Long time lurker. Over the last several years I've done the famous stout/dark ale two can for Christmas.

1 can of Stout
1 can of Dark Ale
1 box of BE2
1 box of Dextrose

I know I'm probably a bit of a heathen but it's always worked out well and others have liked it too.

Looking to change it up this year and running out of time to put it down. The caveat is it needs to be simple no extras, so limited to the Coopers range please. I like IPA's, strong beers, etc but not insanely bitter (hence the added BE2 above). I've been trawling the forums and the most interesting so far:



carniebrew said:


> World's easiest IPA....Toucan!
> 
> e.g. 2 cans of Coopers Sparkling Ale, 300gm dextrose into 23 litres = 53 IBU, 5.5% alc, FG 1011.



Open to suggestions. 

Cheers


----------



## Hangover68 (6/10/20)

Without any hop additions it wont be much of an IPA.


----------



## beer-bub (6/10/20)

Thought the extract cans were hopped? Unfortunately closest homebrew is much further than the 5k limit and AusPost has been an absolute nightmare lately.


----------



## YAPN (6/10/20)

This might help...https://www.bigw.com.au/product/brigalow-home-brew-finishing-hops-galaxy-12g/p/24315/


----------



## beer-bub (6/10/20)

Thanks, I get the impression those aren't worth the effort. Happy to be proven wrong though.


----------



## BrewLizard (9/10/20)

Those hops are ridiculously overpriced, especially for how room-temperature they are.

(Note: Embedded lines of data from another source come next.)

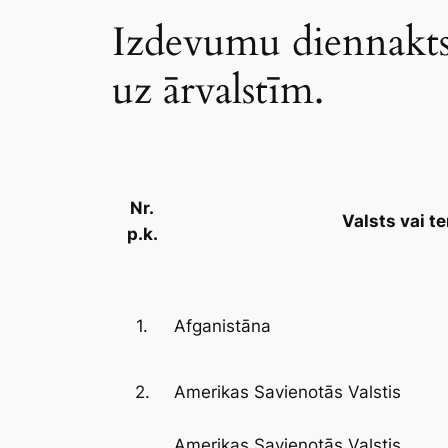
Izdevumu diennakt
uz ārvalstīm.
Nr.
Valsts vai te
p.k.
1.
Afganistāna
2.
Amerikas Savienotās Valstis
Amerikas Savienotās Valstis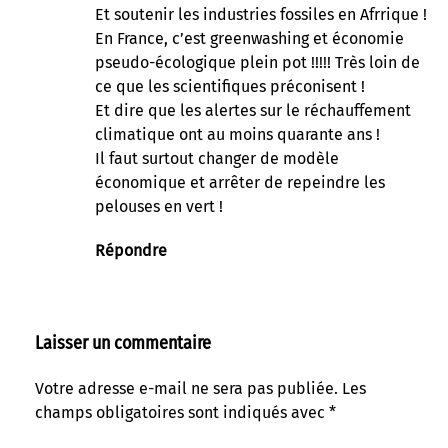
Et soutenir les industries fossiles en Afrrique !
En France, c’est greenwashing et économie
pseudo-écologique plein pot !!!!! Très loin de
ce que les scientifiques préconisent !
Et dire que les alertes sur le réchauffement
climatique ont au moins quarante ans !
Il faut surtout changer de modèle
économique et arrêter de repeindre les
pelouses en vert !
Répondre
Laisser un commentaire
Votre adresse e-mail ne sera pas publiée.
Les
champs obligatoires sont indiqués avec
*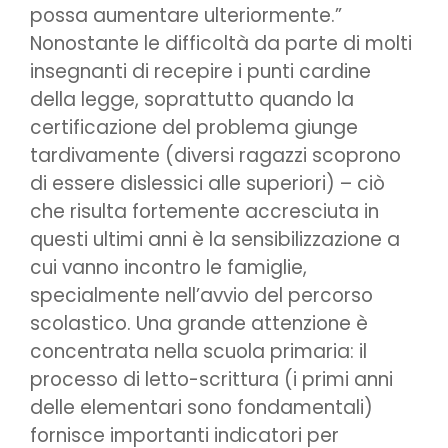
possa aumentare ulteriormente.”
Nonostante le difficoltà da parte di molti
insegnanti di recepire i punti cardine
della legge, soprattutto quando la
certificazione del problema giunge
tardivamente (diversi ragazzi scoprono
di essere dislessici alle superiori) – ciò
che risulta fortemente accresciuta in
questi ultimi anni è la sensibilizzazione a
cui vanno incontro le famiglie,
specialmente nell’avvio del percorso
scolastico. Una grande attenzione è
concentrata nella scuola primaria: il
processo di letto-scrittura (i primi anni
delle elementari sono fondamentali)
fornisce importanti indicatori per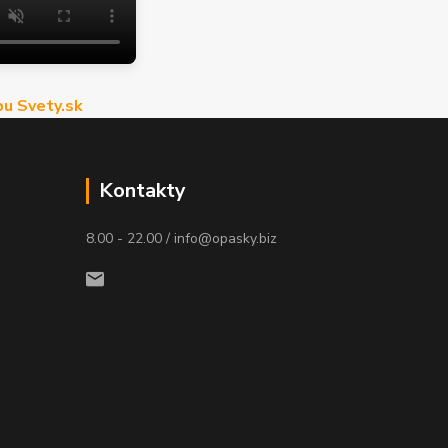
u Svety.sk
Kontakty
8.00 - 22.00 / info@opasky.biz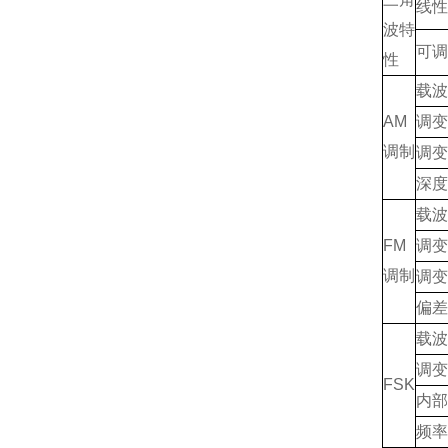
线性
波特
可调
性
载波
AM
调变
调制
调变
深度
载波
FM
调变
调制
调变
偏差
载波
调变
FSK
内部
频率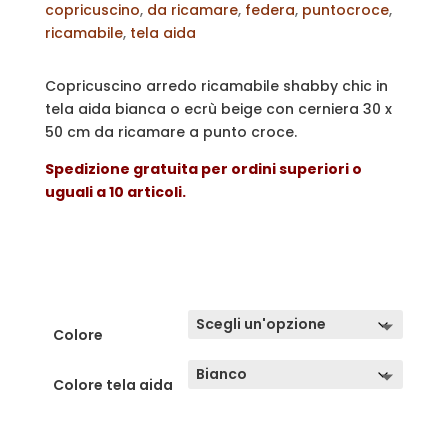
copricuscino
,
da ricamare
,
federa
,
puntocroce
,
ricamabile
,
tela aida
Copricuscino arredo ricamabile shabby chic in
tela aida bianca o ecrù beige con cerniera 30 x
50 cm da ricamare a punto croce.
Spedizione gratuita per ordini superiori o
uguali a 10 articoli.
Colore
Colore tela aida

Just get some 50 gram packs from Triple J homebrew on eBay if you're after a small quantity (4x cheaper too, and fresh).


----------



## Cheap Drunk (5/3/21)

I'm doing the cheapest possible toucan atm and am wondering about hops too. It's one can of Homebrand lager and ale, with about 300g of sugar. I have some Saaz and was thinking I'd dry hop it but now I'm not sure it would work. And it might be a waste of hops too. Also OG was 1.044 and in two days it's down to 1.014. What's the best guess on FG?


----------



## YAPN (6/3/21)

Throw the Saaz in now. Best guess on FG would be somewhere between 1.014 and 1.000


----------



## Cheap Drunk (6/3/21)

YAPN said:


> Throw the Saaz in now. Best guess on FG would be somewhere between 1.014 and 1.000


I too am guessing below 1.014. Actually I think it's pretty much done at closer to 1.013 today and starting to clear. Saaz will go in.


----------